Мандельштам, который, по свидетельству Анны Ахматовой, к Пушкину относился очень лично и редко упоминал его имя, в конце 1920-х годов упорно добивался командировки в Армению, не объясняя причин своего упорства. Поездка в Армению и Грузию состоялась в 1930 г., и тогда-то, после пятилетнего перерыва, поэт снова начал писать стихи. А теперь припомним, что пушкинское «Путешествие в Эрзерум» пришлось на 1829 г., и такое совпадение вполне могло волновать, а может быть, и вдохновлять Мандельштама.

Чувствительность поэта к подобным сопоставлениям проявляется в стихах, примыкающих к циклу «Армения» (октябрь 1930). В финале стихотворения «Дикая кошка – армянская речь…» дается метафорическая и паронимическая аллюзия на описанную Пушкиным встречу с гробом Грибоедова («Долго ль еще нам ходить по гроба, // Как по грибы деревенская девка?») и прямо упоминается заглавный топоним пушкинского путешествия («Да эрзерумская кисть винограду»).
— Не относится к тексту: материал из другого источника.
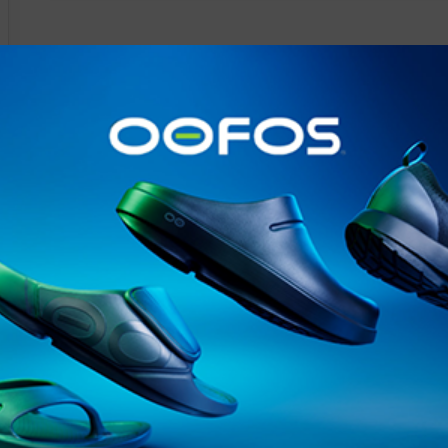
@runninginsightsglobal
В следующем стихотворении неназванный Пушкин – путешественник «без подорожной», то есть без официального разрешения на поездку, – фигурирует с почти документальной очевидностью: «И по-звериному воет людьё, // И по-людски куролесит зверьё… // Чудный чиновник без подорожной, // Командированный к тачке острожной, – // Он Черномора пригубил питьё П В кислой корчме на пути к Эрзеруму». Кажется вероятным предположение, что здесь, под «чудным чиновником без подорожной» Мандельштам отчасти подразумевает и себя самого.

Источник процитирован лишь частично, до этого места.